Berdasarkan uraian di atas, pertanyaan utama yang muncul dalam penelitian ini adalah sebagai berikut: 1. Apakah formalization berhubungan dengan role conflict dan role ambiguity? 2. Apakah role conflict dan role ambiguity berhubungan dengan commitment to independence dan job performance? 1.3
Tujuan Penelitian Penelitian ini bertujuan untuk menguji secara empiris hubungan antara
formalization dengan role conflict dan role ambiguity pada auditor internal pemerintah daerah.

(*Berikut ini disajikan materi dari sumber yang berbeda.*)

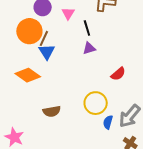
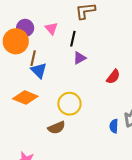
black line: (87, 28) -> (73, 39), turned 42
orange circle: (29, 31) -> (16, 41), moved
yellow circle: (96, 103) -> (69, 104), moved

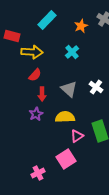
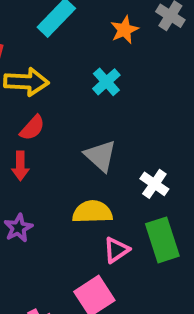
white cross: (96, 87) -> (154, 184), moved
red arrow: (42, 94) -> (20, 166), moved
purple star: (36, 114) -> (18, 228), moved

Penelitian ini juga bertujuan untuk menguji secara empiris hubungan antara role conflict dan role ambiguity dengan commitment to independence dan job performance auditor internal pemerintah daerah. 1.4
Kontribusi Penelitian Penelitian
ini
diharapkan
dapat
memberikan
kontribusi
dengan
memperluas literatur tentang fenomena role conflict dan role ambiguity yang terjadi di sektor publik khususnya di organisasi pemerintah daerah dengan menguji secara empiris faktor penentu dan dampak dari role conflict dan role ambiguity pada auditor internal pemerintah daerah. Fenomena role conflict dan role ambiguity perlu dikaji pada auditor internal pemerintah daerah karena sebagian besar penelitian sebelumnya mengenai faktor penentu dan dampak dari role conflict dan role ambiguity lebih berfokus pada auditor internal di sektor swasta (lihat: Aghghaleh et al., 2014; Ahmad dan Taylor, 2009; Larson, 2004),
sementara belum ada penelitian yang mengkaji topik tersebut pada auditor internal pemerintah daerah. Adanya reformasi birokrasi di sektor publik Pemerintah Indonesia, termasuk pemerintah daerah, membuat peran auditor internal pemerintah daerah menjadi semakin diperkuat. Peran auditor internal pemerintah daerah tidak lagi diwujudkan hanya dalam bentuk assurance activities, tetapi diperluas dalam bentuk anti corruption activities dan consulting activities. Kemenpan-rb juga dalam upaya membangun pilar reformasi birokrasi saat ini sedang dalam proses menyusun dan mengesahkan RUU yang akan lebih memperkuat eksistensi dan peran auditor internal pemerintah daerah dalam melakukan pengawasan intern. Adanya perubahan yang cukup signifikan dalam peran auditor internal pemerintah daerah ini mungkin akan menimbulkan indikasi terjadinya role conflict dan role ambiguity pada auditor internal pemerintah daerah. Indikasi role conflict dan role ambiguity pada auditor internal pemerintah daerah ini perlu diuji secara empiris. Dengan mengkaji fenomena role conflict dan role ambiguity pada auditor internal pemerintah daerah diharapkan akan meningkatkan validitas eksternal penelitian tentang fenomena role conflict dan role ambiguity.